Recently I posted an article from the Tribune (Chandigarh) on my blog that highlighted the fact that a lot of noise was made about Balwant Singh Rajoana, but that apart from him there are eleven more prisoners in similar situations.

“The convicts sentenced to death and languishing in the [Panjab] jails are Vikram Singh, Jasbir Singh, Balwant Singh Rajoana, Mohinder Singh, Suraj Ahluwalia, Resham Singh, Gurnayab Singh, Kulbir Singh, Gurmukh Singh, Saleem, Judge Singh and Gurwail Singh. While some were given the sentence in 2005 and 2006, others were awarded the penalty in 2007, 2011 and 2012.”
From an article by Aman Sood, Tribune News Service, April 3.

This list does not include Devinder Pal Singh Bhullar, as he is not in a Panjabi jail.

What is needed is that groups concerned with Human Rights in Panjab come together, investigate these cases and decide on a strategy.

Whatever these convicts have been up to, whatever their crimes, nobody deserves to be condemned to death and then live for years between hope of life and fear of death. And I hope that most Sikhs will agree with me that the death penalty should be abolished altogether.

I think that we should make an inventory of those that are still in prison as a result of (alleged) crimes committed during the period from the late seventies till the early nineties, some of whom might never have been convicted of any crime.

It was good that we were present in Leuven (near Brussel) when Kamal Nath addressed a conference there. But also in this type of situations we run from incident to incident, there is no strategy.

We have been told that the Indian central government has passed an amendment of the Anand Marriage Act which would allow Sikhs to marry without having to register under the Hindu Marriage Act.

In most European countries Sikhs have no problem marrying according to the Anand Karaj ceremony as set out in the Sikh Rehat Maryada, while registering their marriage under a neutral general act.

This is not a feasible option in India as long as article 25 of the constitution throws Buddhists, Hindus, Jains and Sikhs together on one messy heap !

We have to constantly hammer this point, not by denying the common roots of the four Dharmic religions, but by insisting that within that context all four have their own particular tradition.

Let us all stop saying that spiritual verses of Muslims and Hindus are included in the Guru Granth Sahib, but be specific and say that verses of Sufi Muslims and Bhakti Hindus are to be found in our Eternal Guru. That might also do away with this strange idea that Guru’s Sikhí is a cocktail of Islam and Hinduism.

509.The Man in Blue – Big decisions !

Life ain’t easy ! Those that know me and those of you who read column 503 and 504, know that I want to go back to Southall.

Although Belgian Limburg is not a bad part of the world, and although I love the walking and cycling, I do miss the big sangat and the many Gurdwaré of London.
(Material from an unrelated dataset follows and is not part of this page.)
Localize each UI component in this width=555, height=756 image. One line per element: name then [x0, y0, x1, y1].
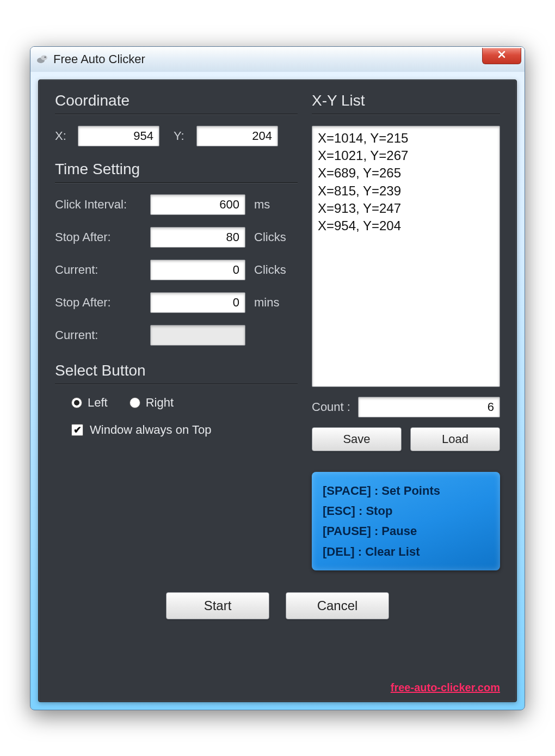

I miss the big city atmosphere and all the buses, trams, undergrounds and trains. I miss meeting with people of many cultures and religions, I miss working together with people of all different backgrounds.

And in this first generation community you do not have the diversity of sangat that you have amongst the well-established Sikhs in the UK.

Two weeks ago in the Gurdwara, after the Sunday divan, I was called into the room where committee members and some others active in the community sat together. They promised me to support me financially if that was needed to keep me one more year in Sint-Truiden. This came not just from committee members but also from ordinary members of the sangat.

I am in a difficult position. I badly want to go back to the UK (see above), but here I helped start various projects in education that are not easy to leave.

I recently discovered that the two UK organisations that have been my main sources of income over the ten years that I lived in West London do have work for me, but no money to pay me. Although I think that in the UK I will be able to earn some money to top up my pension (I’ll be 65 on the 6th of May), there is the added problem of currency conversion.

I will receive three bits of pension, and two of these are in Euros. With Spain causing new unrest and the conversion rate between sterling and the Euro already down to about 80 pence this will add to the uncertainty.

Sorry to bore you with my personal financial affairs, but these are important issues. I am sure that there are many people who have lived both in the UK and in the Euro-zone and who face similar problems.

And trusting in God does not mean that one should not look at all sides of a question like the above. To cut a long story short, I have decided to stay here one more year till June 2013.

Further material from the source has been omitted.